Mark Zuckerberg, Meta’s CEO, endured a decline in digital advertising and implemented cost reductions over the past two years. He declared that this year would be a period of increased efficiency for the company.

Now, we are starting to see the positive results of those actions.

On Wednesday, Meta (which owns Facebook, Instagram, WhatsApp, and Messenger) announced that third-quarter revenue increased by 23% to $34.15 billion, surpassing Wall Street estimates of $33.6 billion according to FactSet data. Profit more than doubled to $11.6 billion from $4.4 billion the previous year.

Meta’s growth was driven by a recovery in digital ads, which also contributed to the improved financial performance of other companies. Google reported an increase in ad sales on Tuesday, with Snap also revealing a rise in sales following two quarters of decline.

However, Meta’s results were aided by cost reductions, as expenses declined by 7% to $20.4 billion compared to the previous year.

These results highlight Meta’s resilience during a turbulent period for Silicon Valley. The company experienced record profit and user growth in the early stages of the pandemic, when people were confined indoors and relied heavily on their devices and apps. However, as the pandemic subsided and faced with higher interest rates and global economic uncertainty, Meta’s performance declined. The company reduced its workforce by approximately one-third and streamlined its organizational structure.

“The company may be starting to recover as the Mark Zuckerberg-led company continues to prioritize operational efficiency,” said Jesse Cohen, senior analyst at

Meta’s user base continued to grow in key markets such as the United States and Canada. Over 3.14 billion people use one or more of Meta’s apps daily, a 7% increase compared to last year. Nearly four billion people, or around half of the world’s population, use one or more of Meta’s apps each month.

Meta’s Twitter competitor, Threads, is performing well with just under 100 million users, according to the company. Mr. Zuckerberg stated that he expects to add more features to the app to maintain user engagement.

Meta also projected that revenue for the current quarter would reach $36.5 billion to $40 billion. Additionally, the company anticipated lower expenses for next year, with a range of $87 billion to $89 billion, down from the previous guidance of $88 billion to $91 billion. Meta also stated that it expects losses from its Reality Labs division, which is focused on metaverse-related products, to continue increasing next year.
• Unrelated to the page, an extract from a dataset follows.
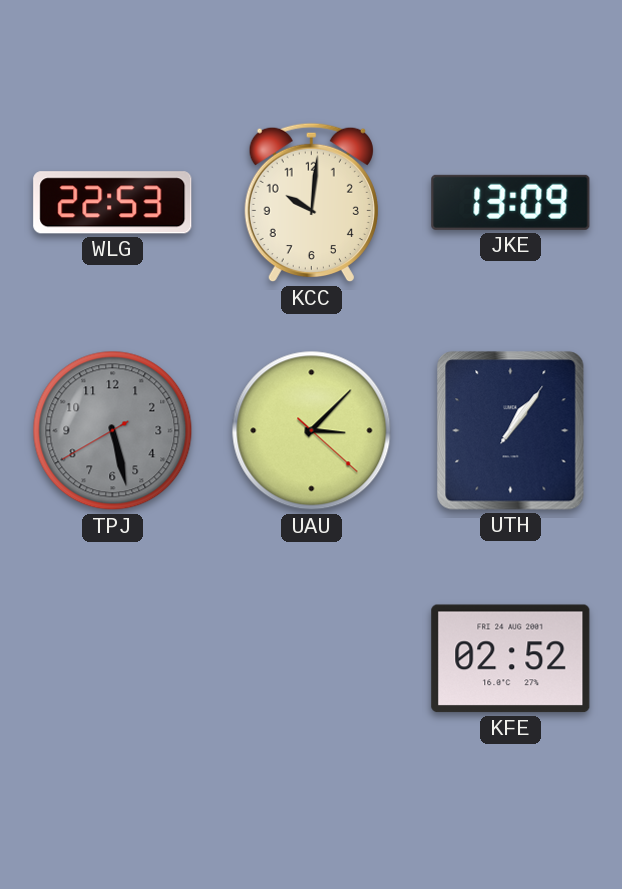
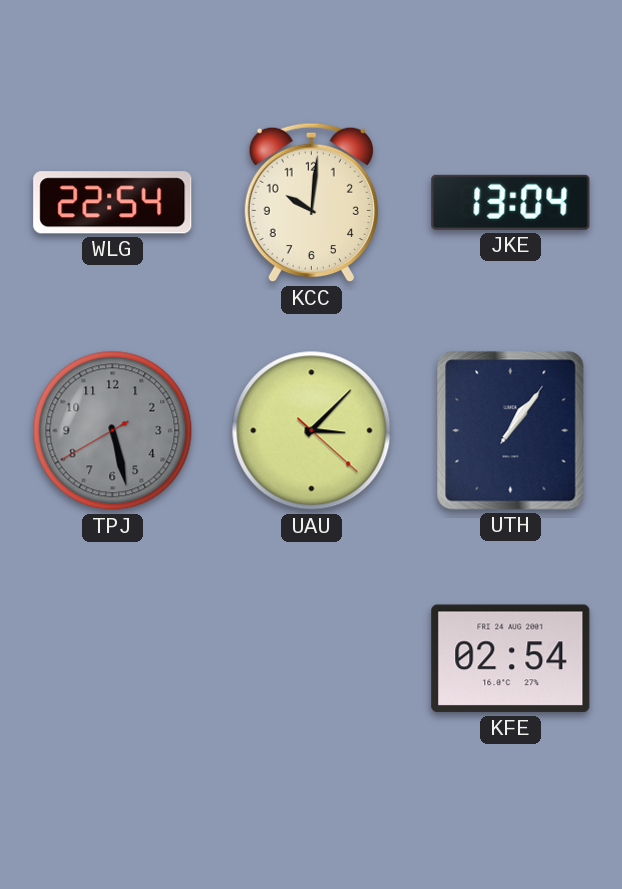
WLG: 22:53 -> 22:54
JKE: 13:09 -> 13:04
KFE: 02:52 -> 02:54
However, the company is cautious about other expenditures as it closely monitors what Susan Li, Meta’s CFO, described as a “volatile environment” due to the Middle East conflict. Ms. Li mentioned that the company observed a “softening” in advertising spending in certain areas when the conflict began, comparing it to when Russia invaded Ukraine last year.

Mr. Zuckerberg continues to invest in the metaverse, an interconnected world that he believes will be the next evolution of digital connectivity. This has involved substantial spending on hardware devices such as virtual reality goggles and augmented reality glasses, as well as multibillion-dollar investments in gaming companies that produce content for these devices.

The costs of these investments have exceeded their income, with no guarantee that the metaverse will attract a large user base. Nevertheless, Mr. Zuckerberg has made it clear that he is fully committed to the metaverse in the long term.

More recently, Meta has placed significant emphasis on artificial intelligence (AI), joining the frenzy in Silicon Valley and among tech giants like Google and Microsoft. In September, Meta introduced a range of AI-powered chatbots designed to provide entertaining or informative interactions.

During an earnings call on Wednesday, Mr. Zuckerberg stated that he expects to hire more technologists focused on AI. He also cautioned that chatbots are still in their early stages and will improve over time as the company resolves initial issues and errors.

“It will take time to refine all these experiences before hundreds of millions or billions of people start using them,” he said.